◆ **Your instructions**: In the listing below, count the lines that contain the string "Controle", and state that number without further words.

◆ **Records for this exercise**:
◆ ◆ ◆ ◆
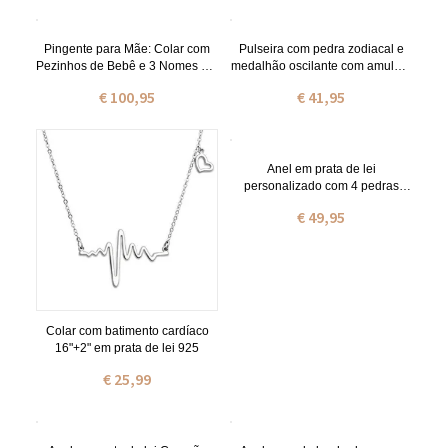
Pingente para Mãe: Colar com
Pulseira com pedra zodiacal e
Pezinhos de Bebê e 3 Nomes em
medalhão oscilante com amuleto
Ouro Rosa
para criança em aço inoxidável
€ 100,95
€ 41,95
Anel em prata de lei
personalizado com 4 pedras
zodiacais de abraços e beijos
€ 49,95
Colar com batimento cardíaco
16"+2" em prata de lei 925
€ 25,99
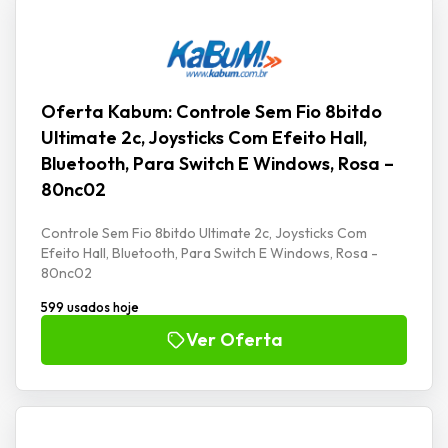
Oferta Kabum: Controle Sem Fio 8bitdo
Ultimate 2c, Joysticks Com Efeito Hall,
Bluetooth, Para Switch E Windows, Rosa –
80nc02
Controle Sem Fio 8bitdo Ultimate 2c, Joysticks Com
Efeito Hall, Bluetooth, Para Switch E Windows, Rosa -
80nc02
599 usados hoje
Ver Oferta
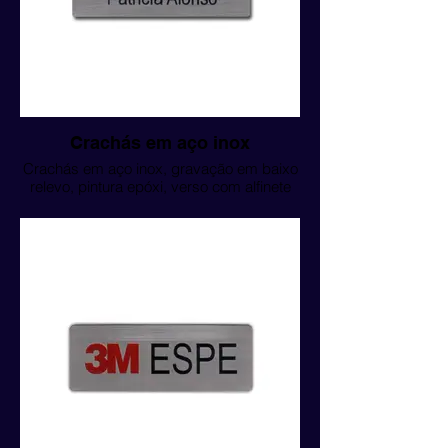
Crachás em aço inox
Crachás em aço inox, gravação em baixo
relevo, pintura epóxi, verso com alfinete
de segurança.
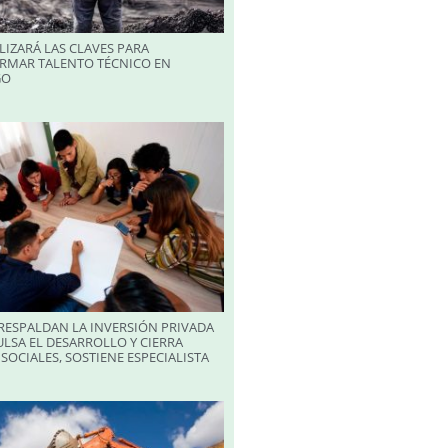
LIZARÁ LAS CLAVES PARA
RMAR TALENTO TÉCNICO EN
GO
RESPALDAN LA INVERSIÓN PRIVADA
LSA EL DESARROLLO Y CIERRA
SOCIALES, SOSTIENE ESPECIALISTA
◆ ◆ ◆ ◆
◆ **Task result**: 2